Second, it is interesting to reflect on the school’s choice of online platform for this exercise. The use of Google Forms stems from the ‘locked-in’ nature of IT provision at Bayside, rather than what might be necessarily considered as the best tool for the job. Bayside is a self-styled ‘Google school’ – making use of Chromebooks and the ‘G Suite for Education’ package of applications (part of which is Google Forms). Staff are well versed in using Google Forms, and students are often tasked with setting up short surveys as part of their assignments. As such, Google Forms is familiar and relatively straightforward technology for everyone in the school to engage with.

The design of the ‘Triple S’ template that all teachers are expected to use is also interesting. The small group of lead teachers initially tasked with planning the survey were mindful that Bayside students quickly get bored filling in forms. Nevertheless, the ‘clear steer’ from school management was for a process capable of producing ‘meaningful’ data. In an attempt to balance these concerns, six different aspects of student ‘satisfaction’ were chosen to allow the survey to cover a decent amount of ground. The six areas of questioning were taken from a set of standards originally developed by AITSL (the Australian teaching standards agency). This resulted in items that probe whether lessons had ‘included a range of teaching strategies’ or featured ‘challenging learning goals’. These were introduced to the ‘Triple S’ planning meetings as covering important aspects of teaching as well as perhaps lending the survey a degree of credibility. Six years later, it was still reckoned that this appropriation of AITSL criteria was a key aspect of ensuring the ‘validity’ of the survey results in the minds of many teachers.
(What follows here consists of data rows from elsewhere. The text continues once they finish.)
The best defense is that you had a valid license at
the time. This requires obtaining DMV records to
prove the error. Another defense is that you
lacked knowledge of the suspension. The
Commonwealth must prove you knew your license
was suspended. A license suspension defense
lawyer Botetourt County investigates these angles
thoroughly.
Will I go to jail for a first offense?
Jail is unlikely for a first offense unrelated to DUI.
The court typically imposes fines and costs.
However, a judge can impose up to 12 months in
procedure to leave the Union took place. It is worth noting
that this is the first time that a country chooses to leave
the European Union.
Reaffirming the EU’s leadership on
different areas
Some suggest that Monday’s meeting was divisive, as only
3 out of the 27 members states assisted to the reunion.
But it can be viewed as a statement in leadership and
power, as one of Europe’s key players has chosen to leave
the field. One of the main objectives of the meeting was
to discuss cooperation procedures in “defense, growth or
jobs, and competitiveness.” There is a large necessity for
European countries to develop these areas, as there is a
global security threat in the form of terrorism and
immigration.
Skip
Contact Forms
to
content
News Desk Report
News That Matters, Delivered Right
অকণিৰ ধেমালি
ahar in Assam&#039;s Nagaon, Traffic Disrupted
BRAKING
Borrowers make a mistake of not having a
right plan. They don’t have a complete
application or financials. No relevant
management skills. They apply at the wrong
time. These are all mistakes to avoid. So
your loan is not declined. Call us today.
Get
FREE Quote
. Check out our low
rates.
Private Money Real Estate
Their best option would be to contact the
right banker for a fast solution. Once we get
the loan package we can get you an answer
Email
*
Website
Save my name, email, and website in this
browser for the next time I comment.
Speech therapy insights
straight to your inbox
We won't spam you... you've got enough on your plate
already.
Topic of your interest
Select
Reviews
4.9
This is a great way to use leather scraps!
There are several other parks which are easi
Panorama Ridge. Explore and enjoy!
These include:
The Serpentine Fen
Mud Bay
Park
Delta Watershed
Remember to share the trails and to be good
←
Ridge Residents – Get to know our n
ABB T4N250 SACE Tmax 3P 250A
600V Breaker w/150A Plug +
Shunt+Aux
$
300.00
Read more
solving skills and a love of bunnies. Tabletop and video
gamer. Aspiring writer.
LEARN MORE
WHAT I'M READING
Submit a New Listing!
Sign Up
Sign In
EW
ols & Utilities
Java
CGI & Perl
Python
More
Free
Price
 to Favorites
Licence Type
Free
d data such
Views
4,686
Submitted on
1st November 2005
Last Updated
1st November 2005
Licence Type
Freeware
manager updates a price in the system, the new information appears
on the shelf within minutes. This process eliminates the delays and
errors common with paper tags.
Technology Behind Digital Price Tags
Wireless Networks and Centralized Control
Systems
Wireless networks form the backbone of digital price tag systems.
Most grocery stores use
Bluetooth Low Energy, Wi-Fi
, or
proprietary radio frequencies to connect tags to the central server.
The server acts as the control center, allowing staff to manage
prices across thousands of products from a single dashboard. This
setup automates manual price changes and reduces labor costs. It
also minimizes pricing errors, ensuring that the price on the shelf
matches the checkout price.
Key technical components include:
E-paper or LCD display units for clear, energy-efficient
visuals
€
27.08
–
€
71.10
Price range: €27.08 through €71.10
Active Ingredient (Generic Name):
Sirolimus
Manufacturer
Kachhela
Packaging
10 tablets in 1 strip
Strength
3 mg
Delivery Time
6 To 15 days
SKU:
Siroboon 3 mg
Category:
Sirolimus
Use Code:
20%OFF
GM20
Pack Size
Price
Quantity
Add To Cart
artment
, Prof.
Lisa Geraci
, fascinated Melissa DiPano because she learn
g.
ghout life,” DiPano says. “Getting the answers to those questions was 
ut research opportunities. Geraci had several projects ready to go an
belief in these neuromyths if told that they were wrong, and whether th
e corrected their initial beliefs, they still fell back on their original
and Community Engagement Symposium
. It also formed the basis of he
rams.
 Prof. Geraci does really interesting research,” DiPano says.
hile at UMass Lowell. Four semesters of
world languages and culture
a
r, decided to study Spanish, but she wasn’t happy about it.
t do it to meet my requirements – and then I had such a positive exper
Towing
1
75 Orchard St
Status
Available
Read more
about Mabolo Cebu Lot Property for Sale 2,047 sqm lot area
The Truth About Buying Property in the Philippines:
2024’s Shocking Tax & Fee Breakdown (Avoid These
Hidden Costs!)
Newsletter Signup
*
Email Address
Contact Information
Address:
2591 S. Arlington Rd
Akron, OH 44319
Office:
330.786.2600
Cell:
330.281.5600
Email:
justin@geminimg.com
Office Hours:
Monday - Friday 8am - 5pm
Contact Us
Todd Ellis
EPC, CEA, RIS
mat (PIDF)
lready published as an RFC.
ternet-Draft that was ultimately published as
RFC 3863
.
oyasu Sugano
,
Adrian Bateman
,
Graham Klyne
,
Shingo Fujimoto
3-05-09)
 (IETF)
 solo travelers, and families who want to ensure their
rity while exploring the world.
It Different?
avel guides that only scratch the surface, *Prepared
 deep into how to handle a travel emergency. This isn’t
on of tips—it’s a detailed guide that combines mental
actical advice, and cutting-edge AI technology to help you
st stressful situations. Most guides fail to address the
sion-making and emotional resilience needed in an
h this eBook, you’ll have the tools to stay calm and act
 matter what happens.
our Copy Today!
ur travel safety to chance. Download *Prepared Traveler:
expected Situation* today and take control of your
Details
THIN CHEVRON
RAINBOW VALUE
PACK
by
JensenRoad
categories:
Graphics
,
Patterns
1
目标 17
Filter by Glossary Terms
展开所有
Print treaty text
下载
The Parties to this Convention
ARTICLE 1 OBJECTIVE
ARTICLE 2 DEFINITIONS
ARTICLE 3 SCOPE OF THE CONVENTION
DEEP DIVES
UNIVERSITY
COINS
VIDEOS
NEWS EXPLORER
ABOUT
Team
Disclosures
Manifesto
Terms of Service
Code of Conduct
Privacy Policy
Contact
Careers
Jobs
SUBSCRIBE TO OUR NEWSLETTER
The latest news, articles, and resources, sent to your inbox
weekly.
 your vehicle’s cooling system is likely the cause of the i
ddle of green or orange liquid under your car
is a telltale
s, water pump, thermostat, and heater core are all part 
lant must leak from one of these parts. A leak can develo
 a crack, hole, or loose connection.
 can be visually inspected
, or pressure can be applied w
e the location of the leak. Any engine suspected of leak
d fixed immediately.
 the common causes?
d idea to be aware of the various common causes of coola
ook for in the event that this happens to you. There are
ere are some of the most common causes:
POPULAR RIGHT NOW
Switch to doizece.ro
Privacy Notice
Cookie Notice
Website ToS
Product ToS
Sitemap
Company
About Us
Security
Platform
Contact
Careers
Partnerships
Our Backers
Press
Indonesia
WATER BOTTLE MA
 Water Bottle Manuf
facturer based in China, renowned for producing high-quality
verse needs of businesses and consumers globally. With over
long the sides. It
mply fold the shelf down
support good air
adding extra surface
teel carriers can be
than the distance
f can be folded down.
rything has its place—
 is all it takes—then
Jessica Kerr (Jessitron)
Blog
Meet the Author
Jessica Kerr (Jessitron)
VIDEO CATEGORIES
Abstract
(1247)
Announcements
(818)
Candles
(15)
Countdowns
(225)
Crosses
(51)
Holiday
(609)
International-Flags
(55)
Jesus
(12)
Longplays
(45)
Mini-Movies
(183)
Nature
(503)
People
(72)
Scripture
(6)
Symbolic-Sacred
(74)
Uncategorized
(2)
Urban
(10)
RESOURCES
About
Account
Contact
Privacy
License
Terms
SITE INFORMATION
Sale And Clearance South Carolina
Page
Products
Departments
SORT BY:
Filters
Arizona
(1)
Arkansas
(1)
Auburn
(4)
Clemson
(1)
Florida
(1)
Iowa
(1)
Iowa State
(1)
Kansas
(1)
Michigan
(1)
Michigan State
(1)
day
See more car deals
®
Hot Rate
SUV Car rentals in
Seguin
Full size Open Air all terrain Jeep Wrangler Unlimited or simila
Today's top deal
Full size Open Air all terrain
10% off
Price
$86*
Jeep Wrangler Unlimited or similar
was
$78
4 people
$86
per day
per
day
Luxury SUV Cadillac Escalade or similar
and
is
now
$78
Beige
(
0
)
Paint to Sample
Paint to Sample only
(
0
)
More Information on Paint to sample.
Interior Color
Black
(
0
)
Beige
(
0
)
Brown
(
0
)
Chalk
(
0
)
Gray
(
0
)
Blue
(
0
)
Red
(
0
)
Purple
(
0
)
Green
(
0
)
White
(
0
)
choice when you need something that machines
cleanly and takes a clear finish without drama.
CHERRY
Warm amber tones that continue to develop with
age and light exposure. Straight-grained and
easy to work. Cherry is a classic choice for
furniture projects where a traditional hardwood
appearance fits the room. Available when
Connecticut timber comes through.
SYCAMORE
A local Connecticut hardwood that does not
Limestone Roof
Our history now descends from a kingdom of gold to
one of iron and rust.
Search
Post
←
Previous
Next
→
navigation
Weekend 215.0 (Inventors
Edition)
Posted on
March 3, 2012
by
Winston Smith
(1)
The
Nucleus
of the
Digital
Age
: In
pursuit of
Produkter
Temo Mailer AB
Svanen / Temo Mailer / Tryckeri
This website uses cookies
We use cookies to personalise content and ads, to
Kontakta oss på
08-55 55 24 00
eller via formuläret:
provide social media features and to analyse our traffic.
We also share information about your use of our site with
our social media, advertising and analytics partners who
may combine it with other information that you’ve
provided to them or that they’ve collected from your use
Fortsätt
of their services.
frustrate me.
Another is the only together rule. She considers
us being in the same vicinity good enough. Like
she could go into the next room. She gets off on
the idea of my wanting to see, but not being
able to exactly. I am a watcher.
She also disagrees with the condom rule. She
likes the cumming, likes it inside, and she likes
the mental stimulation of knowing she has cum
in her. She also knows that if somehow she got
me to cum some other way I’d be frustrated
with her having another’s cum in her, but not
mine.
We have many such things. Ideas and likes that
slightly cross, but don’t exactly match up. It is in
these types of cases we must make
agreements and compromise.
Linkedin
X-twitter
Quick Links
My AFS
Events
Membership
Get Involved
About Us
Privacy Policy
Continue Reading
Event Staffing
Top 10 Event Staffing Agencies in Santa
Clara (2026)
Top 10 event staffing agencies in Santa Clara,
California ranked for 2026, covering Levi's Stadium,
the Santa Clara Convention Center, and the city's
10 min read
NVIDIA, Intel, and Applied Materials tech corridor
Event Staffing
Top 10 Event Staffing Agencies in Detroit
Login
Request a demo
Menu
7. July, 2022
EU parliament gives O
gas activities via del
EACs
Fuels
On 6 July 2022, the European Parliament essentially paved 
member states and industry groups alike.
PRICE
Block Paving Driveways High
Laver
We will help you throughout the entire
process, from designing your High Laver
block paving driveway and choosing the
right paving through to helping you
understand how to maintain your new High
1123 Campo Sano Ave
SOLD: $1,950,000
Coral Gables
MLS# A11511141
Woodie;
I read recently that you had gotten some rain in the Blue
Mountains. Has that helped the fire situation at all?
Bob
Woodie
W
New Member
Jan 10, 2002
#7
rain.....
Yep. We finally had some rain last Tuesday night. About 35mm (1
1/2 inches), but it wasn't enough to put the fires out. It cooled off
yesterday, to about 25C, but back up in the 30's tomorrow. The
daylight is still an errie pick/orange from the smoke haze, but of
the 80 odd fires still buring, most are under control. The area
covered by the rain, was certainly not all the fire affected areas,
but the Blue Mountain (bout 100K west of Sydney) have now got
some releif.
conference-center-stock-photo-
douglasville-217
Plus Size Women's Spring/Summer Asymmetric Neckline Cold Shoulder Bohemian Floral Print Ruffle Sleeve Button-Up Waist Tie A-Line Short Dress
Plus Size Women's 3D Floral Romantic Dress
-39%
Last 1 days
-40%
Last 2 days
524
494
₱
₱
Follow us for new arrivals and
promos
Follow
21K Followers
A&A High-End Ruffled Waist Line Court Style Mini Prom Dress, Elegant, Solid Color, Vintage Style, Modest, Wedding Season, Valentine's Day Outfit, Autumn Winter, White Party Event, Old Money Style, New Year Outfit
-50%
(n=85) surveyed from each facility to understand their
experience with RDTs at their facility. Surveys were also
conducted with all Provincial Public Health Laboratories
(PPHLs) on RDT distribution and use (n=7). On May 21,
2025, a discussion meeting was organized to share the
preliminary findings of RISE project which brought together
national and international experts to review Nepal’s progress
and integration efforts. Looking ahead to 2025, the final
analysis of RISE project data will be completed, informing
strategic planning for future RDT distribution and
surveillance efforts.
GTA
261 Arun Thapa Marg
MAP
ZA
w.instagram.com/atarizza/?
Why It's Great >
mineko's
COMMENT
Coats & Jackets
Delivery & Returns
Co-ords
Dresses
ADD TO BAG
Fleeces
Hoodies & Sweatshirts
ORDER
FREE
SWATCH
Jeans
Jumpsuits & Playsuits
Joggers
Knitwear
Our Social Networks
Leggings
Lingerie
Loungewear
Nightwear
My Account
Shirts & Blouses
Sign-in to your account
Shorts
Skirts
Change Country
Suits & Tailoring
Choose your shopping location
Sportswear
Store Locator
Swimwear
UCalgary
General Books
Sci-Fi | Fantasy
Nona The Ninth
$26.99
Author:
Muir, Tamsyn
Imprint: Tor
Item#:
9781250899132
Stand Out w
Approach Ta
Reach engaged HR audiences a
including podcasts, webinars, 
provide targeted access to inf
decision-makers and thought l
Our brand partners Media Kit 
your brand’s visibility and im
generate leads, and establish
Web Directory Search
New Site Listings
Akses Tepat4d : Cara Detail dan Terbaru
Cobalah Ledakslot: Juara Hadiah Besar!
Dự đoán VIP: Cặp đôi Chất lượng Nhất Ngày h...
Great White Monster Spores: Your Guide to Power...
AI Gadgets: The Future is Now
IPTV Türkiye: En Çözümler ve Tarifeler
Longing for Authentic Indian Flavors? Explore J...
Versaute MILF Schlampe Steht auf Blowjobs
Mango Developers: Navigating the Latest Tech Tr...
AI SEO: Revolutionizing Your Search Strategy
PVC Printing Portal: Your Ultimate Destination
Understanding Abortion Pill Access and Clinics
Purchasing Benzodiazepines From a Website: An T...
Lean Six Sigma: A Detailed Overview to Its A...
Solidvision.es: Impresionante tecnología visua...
While the wording of the six items remained was fairly unconventional, the choice of categories attached to the 1-to-5 rating scale was continuously tinkered with over the first couple of years that Triple S was being put in place. Initially, the Assistant Principal charged with getting the system up and running opted for a four-point scale spanning ‘Very satisfactory’, ‘Satisfactory’, ‘OK’ and ‘Not satisfactory’. However, some of the initial test-runs of the process found younger students unsure of what ‘satisfactory’ meant. Similarly, a few vocal teachers questioned the ambiguity of the term – surely their students could be learning well while not being especially satisfied. After this, the Assistant Principal settled on the more nebulous label of ‘Good’, while also switching to a five-point scale to force more variation in students’ responses. For the first couple of years it was proving very difficult to persuade students to click anything other than ‘OK’.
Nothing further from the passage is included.